CS 5246 - Text Processing and the Web

Updated on Tue Mar 20 01:34:27 GMT-8 2007 - Corrected what items to turn in.

Homework #2 - Single Document Summarization for Scientific Papers

In this assignment, you will be developing a generic (i.e., non-query based) single document summarization system for the same scientific documents in the cs 5246 scientific document collection. As you are dealing with the same input corpus, the same notes apply to this corpus, namely, that semi-structure can be often be recovered and that the input is noisy.

You will have to decide whether you want to construct an extractive or an abstractive summarization system. The evaluation criteria for both types of systems will be different; see below in the grading criteria.

Note that the textual input to your system will be one of the text files in the 5246 corpus. However, unlike the original documents, the input fed to your system will NOT include any abstracts, keywords and/or general terms.

Thanks to your midterm feedback, this homework may be done in pairs or individually. There will be no differentiation in grading for assignments done in pairs or individually. Note that if you do this assignment as a team, you are responsible for making sure the workload is balanced between both members. I will not be involved in balancing workload between team members. Please read the notes on grading again if you have any concerns. If you do the assignment as team, you should concatenate both your matric numbers together joined by an underscore ('_') in your submission.

What to turn in

You will upload an X.zip (where X is your matric ID, where all letters are in uppercase) archive by the due date, consisting of the following four sets of items. Note that I do not want to know who you are, with respect to grading assignments, so it is important that you try not to reveal your identity in your submission. Please follow the below instructions to the letter.
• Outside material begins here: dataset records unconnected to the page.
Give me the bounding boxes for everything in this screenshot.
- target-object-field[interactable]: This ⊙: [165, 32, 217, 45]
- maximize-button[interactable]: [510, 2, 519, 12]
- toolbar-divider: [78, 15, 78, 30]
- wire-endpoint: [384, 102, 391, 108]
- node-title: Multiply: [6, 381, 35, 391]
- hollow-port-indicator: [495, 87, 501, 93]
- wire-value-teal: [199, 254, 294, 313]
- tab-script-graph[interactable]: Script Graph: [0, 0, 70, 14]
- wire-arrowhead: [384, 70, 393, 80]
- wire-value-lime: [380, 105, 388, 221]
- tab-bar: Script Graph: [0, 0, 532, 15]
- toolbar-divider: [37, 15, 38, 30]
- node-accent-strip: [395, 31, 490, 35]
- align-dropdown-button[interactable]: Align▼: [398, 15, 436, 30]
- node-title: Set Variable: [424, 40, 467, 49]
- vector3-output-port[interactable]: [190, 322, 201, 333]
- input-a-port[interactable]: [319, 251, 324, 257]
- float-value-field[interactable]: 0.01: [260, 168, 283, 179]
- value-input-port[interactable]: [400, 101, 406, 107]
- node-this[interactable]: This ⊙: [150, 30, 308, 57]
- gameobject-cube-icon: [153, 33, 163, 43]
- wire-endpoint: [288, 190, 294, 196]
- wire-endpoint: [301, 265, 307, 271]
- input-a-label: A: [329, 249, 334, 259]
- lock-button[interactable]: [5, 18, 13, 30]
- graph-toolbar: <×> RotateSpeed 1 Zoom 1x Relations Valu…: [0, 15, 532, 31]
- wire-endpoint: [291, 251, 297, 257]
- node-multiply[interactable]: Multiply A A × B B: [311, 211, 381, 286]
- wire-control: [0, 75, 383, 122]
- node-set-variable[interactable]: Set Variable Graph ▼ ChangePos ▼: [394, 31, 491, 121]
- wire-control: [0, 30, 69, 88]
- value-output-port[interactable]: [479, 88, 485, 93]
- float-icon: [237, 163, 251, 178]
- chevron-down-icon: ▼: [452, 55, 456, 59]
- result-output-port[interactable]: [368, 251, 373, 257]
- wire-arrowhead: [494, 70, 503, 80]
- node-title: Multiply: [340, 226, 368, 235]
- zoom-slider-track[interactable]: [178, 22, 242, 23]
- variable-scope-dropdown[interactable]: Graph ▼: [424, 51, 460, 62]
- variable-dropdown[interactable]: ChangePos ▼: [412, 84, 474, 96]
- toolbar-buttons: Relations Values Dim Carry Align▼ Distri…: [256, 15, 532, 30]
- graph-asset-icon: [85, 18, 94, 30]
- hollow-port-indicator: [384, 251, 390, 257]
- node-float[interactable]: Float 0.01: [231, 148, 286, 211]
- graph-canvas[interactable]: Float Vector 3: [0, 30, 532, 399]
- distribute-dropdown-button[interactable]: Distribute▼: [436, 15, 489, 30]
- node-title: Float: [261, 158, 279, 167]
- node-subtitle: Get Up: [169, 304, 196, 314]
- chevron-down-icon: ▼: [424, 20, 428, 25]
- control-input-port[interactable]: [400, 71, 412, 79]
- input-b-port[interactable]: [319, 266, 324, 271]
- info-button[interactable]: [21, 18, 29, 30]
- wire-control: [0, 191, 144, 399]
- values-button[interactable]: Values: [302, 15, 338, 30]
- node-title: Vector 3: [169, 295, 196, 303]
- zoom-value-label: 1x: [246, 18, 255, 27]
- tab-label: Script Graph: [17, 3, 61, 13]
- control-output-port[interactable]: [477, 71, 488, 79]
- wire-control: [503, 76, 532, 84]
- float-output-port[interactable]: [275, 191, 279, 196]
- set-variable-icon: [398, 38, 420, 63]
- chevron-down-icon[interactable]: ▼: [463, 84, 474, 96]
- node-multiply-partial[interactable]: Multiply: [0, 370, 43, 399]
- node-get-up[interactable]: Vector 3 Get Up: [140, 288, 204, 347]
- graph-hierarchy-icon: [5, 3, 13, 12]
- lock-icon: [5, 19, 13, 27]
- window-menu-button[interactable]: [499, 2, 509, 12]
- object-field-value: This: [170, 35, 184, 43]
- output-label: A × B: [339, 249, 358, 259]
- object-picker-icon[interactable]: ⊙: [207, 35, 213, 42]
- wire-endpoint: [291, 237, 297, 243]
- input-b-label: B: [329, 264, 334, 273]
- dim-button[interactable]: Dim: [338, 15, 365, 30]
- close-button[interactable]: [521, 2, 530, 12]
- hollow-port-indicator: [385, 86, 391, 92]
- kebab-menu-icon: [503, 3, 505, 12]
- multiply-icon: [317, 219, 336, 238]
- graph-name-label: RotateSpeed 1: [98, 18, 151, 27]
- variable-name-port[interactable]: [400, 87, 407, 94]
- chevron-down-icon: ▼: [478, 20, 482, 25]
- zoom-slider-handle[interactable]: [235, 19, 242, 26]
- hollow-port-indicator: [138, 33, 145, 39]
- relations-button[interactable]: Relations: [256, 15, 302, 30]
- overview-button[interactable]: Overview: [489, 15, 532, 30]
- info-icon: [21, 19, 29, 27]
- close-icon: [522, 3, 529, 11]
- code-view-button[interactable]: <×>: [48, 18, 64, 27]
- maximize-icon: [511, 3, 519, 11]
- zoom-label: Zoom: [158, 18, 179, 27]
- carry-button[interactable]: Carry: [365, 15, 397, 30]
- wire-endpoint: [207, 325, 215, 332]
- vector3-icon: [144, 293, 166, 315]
A summary file in plain text (not MS Word, not OpenOffice), giving your matric number and your NUS (u|g) prefixed email address (as the only form of ID) that describes your submission and the architecture for retrieval. In this file you also need to describe how your source code can be built and executed on sf3/sunfire. (filename: ReadmeX.txt, where X is your matric ID). You should include notes about the development of your submission, whether your system is abstractive or extractive, and special features that you developed to handle the structure of the queries and documents.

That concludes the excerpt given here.